So, according to the lifestyle and ideals of the parents, the child comes into the world with maximum or minimum potential. Paramahamsa Satyananda has said that 95% of influence comes from the mother, so she has a tremendous impact on the initial education of the child and the formation of correct samskaras or impressions. If she practises yoga, chants mantra, has high ideals, positive thinking and a relaxed, balanced mind during the time of pregnancy, then that will definitely be seen in the quality of child she produces. If, when the child is in her womb, she visits an ashram and attends satsang with her guru, the child will most likely be born with spiritual and sattwic qualities. The child can even be born with an awakened or partially awakened kundalini if the parents are sincere yoga practitioners. However, if the mother is nervous, tense, a smoker and drinker, who watches violent movies on TV, the child will most likely be born with negative qualities.
By the age of seven the basic nature or prakriti of the child has been formed. It has already been decided whether he will be tamasic, rajasic or sattwic, good and virtuous or criminal and wayward. Paramahamsa Satyananda says: Inner spiritual education received in the form of samskaras is completed by the seventh year. This is the conclusion of modern psychology and also of the Dharma Shastras, the Vedas. Seven is also the age when the pineal gland begins to decay, and with that the major control on the functioning of the pituitary gland is unlocked. The sex hormones are then released into the blood stream and can lead to aggressive sexual behaviour. However, if this pineal gland can be kept healthy, sexual consciousness is delayed until the child has developed the mental and emotional stability to cope with the powerful hormonal drives.

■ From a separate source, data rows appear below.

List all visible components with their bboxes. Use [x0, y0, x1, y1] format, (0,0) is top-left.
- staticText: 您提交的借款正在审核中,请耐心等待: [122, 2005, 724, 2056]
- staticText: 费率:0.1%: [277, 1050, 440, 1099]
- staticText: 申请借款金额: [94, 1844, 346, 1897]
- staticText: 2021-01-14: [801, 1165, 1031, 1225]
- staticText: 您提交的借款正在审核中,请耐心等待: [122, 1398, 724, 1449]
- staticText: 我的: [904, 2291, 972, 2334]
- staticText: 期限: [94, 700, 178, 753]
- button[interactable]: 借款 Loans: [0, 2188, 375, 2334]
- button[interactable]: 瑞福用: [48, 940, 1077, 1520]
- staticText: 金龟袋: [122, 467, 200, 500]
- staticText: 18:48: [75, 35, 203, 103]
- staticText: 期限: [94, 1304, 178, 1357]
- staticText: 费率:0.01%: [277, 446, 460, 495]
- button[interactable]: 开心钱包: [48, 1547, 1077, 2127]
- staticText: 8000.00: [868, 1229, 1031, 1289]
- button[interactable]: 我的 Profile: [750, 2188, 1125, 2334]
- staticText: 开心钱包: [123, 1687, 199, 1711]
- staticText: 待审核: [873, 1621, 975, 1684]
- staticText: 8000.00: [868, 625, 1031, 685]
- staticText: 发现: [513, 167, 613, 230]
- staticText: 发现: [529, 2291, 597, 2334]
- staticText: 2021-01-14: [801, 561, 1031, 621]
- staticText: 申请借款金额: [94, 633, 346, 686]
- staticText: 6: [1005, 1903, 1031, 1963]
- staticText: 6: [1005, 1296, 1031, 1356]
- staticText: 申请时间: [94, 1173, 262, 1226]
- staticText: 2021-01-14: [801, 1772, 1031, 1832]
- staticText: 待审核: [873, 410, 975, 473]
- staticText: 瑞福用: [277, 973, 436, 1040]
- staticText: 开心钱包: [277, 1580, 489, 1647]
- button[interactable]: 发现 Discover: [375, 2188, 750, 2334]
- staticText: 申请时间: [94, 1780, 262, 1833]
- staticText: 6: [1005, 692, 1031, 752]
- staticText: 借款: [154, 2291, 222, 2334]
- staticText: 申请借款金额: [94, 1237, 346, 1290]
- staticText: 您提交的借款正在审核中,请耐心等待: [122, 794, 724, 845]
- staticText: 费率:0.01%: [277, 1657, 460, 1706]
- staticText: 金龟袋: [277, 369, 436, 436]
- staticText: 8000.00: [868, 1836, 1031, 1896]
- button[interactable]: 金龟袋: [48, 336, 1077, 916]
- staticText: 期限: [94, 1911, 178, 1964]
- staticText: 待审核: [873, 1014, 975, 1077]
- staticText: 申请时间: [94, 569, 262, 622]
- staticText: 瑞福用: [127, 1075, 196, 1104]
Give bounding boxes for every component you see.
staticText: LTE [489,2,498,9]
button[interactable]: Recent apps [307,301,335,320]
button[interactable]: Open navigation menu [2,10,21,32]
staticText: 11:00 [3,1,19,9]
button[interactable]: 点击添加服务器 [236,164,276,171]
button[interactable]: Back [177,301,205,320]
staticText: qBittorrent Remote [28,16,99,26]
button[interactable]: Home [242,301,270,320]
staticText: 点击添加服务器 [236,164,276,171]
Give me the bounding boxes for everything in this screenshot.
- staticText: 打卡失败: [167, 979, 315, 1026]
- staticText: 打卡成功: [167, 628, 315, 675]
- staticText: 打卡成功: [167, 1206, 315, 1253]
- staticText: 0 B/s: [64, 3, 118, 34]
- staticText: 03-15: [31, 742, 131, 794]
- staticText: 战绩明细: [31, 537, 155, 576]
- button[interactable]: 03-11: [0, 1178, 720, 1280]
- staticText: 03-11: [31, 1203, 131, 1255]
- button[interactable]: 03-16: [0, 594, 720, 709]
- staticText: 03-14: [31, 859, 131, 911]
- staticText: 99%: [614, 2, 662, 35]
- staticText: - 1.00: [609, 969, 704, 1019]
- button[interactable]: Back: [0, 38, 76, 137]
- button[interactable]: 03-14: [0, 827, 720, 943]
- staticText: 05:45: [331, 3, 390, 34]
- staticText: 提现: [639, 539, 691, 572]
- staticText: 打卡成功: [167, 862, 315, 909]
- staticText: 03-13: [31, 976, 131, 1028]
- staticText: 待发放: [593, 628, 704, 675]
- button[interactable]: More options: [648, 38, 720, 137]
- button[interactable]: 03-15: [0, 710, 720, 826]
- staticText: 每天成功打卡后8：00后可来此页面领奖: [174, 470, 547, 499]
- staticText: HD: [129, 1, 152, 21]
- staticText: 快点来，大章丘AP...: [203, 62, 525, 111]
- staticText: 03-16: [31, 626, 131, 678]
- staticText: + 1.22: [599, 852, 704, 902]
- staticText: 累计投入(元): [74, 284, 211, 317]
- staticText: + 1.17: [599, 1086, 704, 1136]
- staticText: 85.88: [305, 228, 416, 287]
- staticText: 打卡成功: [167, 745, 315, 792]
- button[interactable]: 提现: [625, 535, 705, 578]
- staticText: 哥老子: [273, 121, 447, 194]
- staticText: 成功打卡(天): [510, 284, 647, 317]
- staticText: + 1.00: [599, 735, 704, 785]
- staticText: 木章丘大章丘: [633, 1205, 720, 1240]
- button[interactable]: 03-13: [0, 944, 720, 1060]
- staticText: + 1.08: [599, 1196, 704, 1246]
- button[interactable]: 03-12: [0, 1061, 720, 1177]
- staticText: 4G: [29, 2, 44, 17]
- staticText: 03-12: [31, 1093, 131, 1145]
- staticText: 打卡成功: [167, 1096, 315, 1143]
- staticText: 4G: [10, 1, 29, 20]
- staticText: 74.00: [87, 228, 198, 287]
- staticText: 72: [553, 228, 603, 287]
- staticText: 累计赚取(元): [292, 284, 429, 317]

In ancient times the rishis or seers gave a child three yogic practices to keep the pineal gland healthy and to ensure balanced growth and development. These practices, namely nadi shodhana pranayama, surya namaskara and Gayatri mantra, were taught at the age of eight.
In the days of the rishis, once the child had been nurtured physically by its parents, and the first awakening of consciousness took place at the age of seven or eight, he was sent to the ashram of the guru for mental and spiritual nurture. The guru then became the dearest and most trusted friend and guide for walking the path of life towards its ultimate goal discovery of the eternal spirit within. This entry into the home of the preceptor was a kind of rebirth on the spiritual dimension and took place before the sacred fire. At this time the child was given a new name according to his essential inner nature, and not according to his social identity. Then his scientific, moral and spiritual training began.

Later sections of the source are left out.